Traveling home from California last week, I picked up a book at the airport newsstandQuiet, The Power of Introverts in a World that Can’t Stop Talking by Susan Cain. The title was intriguing for two reasons. First, I had just been the outreach person for my employer at a busy stakeholder conference and found myself feeling withdrawn, day dreaming about sitting alone somewhere without all these people. Secondly,  according to my freshly printed Myers-Briggs results, on the spectrum of extrovert and introvert, I clearly lean towards “introvert.”

With years of schooling in Business and Leadership, the need to be an extrovert has been thrust upon me. Cain talks extensively about Harvard Business School practices and the fact that there are no obvious introverts there. I can relate. In the realm of business, you don’t want to be the one sitting on your hands. You want to be the team member to have the answer, quickly (even if its not the best answer). Taking time, pulling away from the group to gather one’s thoughts and put together a thorough and detailed plan is the way an introvert would function. Team cultures and cultures of personality dominate workplaces and universities and the slow thoughtful scenario does not fly.

It doesn’t take long to understand the contrast between extroverts and introverts in social situations either. The extrovert looks forward to a party or social event and the introvert may not. The extrovert wants to stay all night and talk. The introvert will enjoy it for a while and then feel the need to go home and have quiet time. Luckily, I am married to an thoughtful introvert, and we have two children who also lean towards those same tendencies so we all get along fine with our social needs. This is not to say we can’t be social. We just like social interaction in smaller quantities and value (crave) the solitary times.
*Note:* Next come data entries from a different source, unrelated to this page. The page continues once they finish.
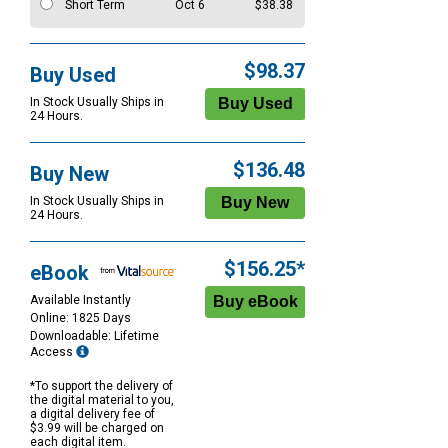
Short Term
Oct 6
$38.38
$98.37
Buy Used
In Stock Usually Ships in
24 Hours.
$136.48
Buy New
In Stock Usually Ships in
24 Hours.
$156.25*
eBook
Available Instantly
Online: 1825 Days
Downloadable: Lifetime
Access
*To support the delivery of
the digital material to you,
a digital delivery fee of
$3.99 will be charged on
each digital item.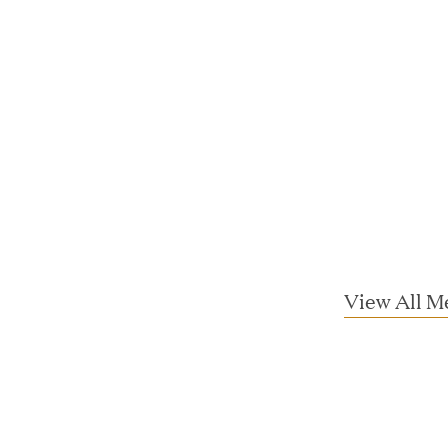
ta Center Emissions by up to 87%
sian eKYC Assessment with Zero Find
 Appoints Richard Barnett as Chief
View All M
eepen Market Leadership in Enterprise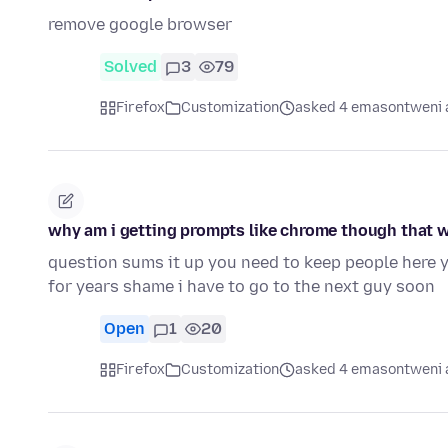
remove google browser
Solved
3
79
Firefox
Customization
asked 4 emasontweni 
why am i getting prompts like chrome though that 
question sums it up you need to keep people here 
for years shame i have to go to the next guy soon
Open
1
20
Firefox
Customization
asked 4 emasontweni 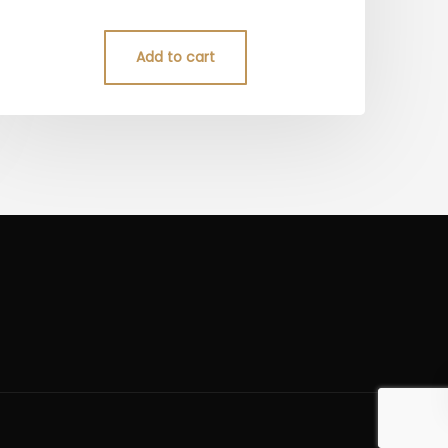
5.00
out of 5
Add to cart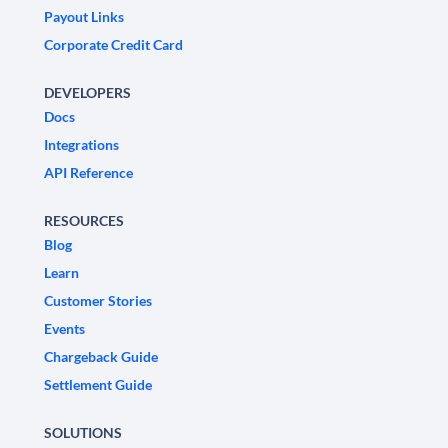
Payout Links
Corporate Credit Card
DEVELOPERS
Docs
Integrations
API Reference
RESOURCES
Blog
Learn
Customer Stories
Events
Chargeback Guide
Settlement Guide
SOLUTIONS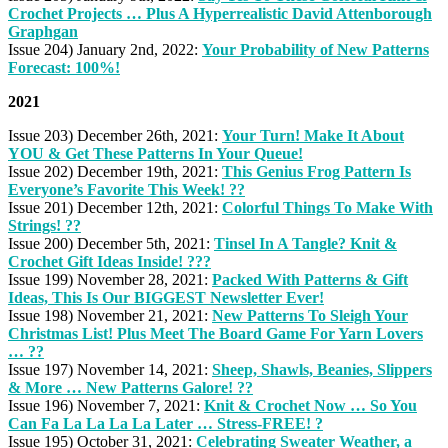
Crochet Projects … Plus A Hyperrealistic David Attenborough
Graphgan
Issue 204) January 2nd, 2022:
Your Probability of New Patterns
Forecast: 100%!
2021
Issue 203) December 26th, 2021:
Your Turn! Make It About
YOU & Get These Patterns In Your Queue!
Issue 202) December 19th, 2021:
This Genius Frog Pattern Is
Everyone’s Favorite This Week! ??
Issue 201) December 12th, 2021:
Colorful Things To Make With
Strings! ??
Issue 200) December 5th, 2021:
Tinsel In A Tangle? Knit &
Crochet Gift Ideas Inside! ???
Issue 199) November 28, 2021:
Packed With Patterns & Gift
Ideas, This Is Our BIGGEST Newsletter Ever!
Issue 198) November 21, 2021:
New Patterns To Sleigh Your
Christmas List! Plus Meet The Board Game For Yarn Lovers
… ??
Issue 197) November 14, 2021:
Sheep, Shawls, Beanies, Slippers
& More … New Patterns Galore! ??
Issue 196) November 7, 2021:
Knit & Crochet Now … So You
Can Fa La La La La Later … Stress-FREE! ?
Issue 195) October 31, 2021:
Celebrating Sweater Weather, a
Relating my drinking habits to this book, it became evident to me pretty quickly that drinking helps me to be more gregarious and relaxed in social situations. Give me a Ketel One martini or two and I’ll chat all night. Wine at dinner suppresses the need to retreat and helps me to engage with others without feeling self-conscious. Since the vow of abstinence, small dinner parties can feel uncomfortable and a self-critical voice will at times surface. The lack of ease is something that I am learning to manage. Giving myself permission to be silent is a start. Reading Susan Cain’s book is helpful in understanding that the issue is not that introverts lack social skills (something that I have feared). The core of the introvert is quiet and learning to value that is a new step in this experiment.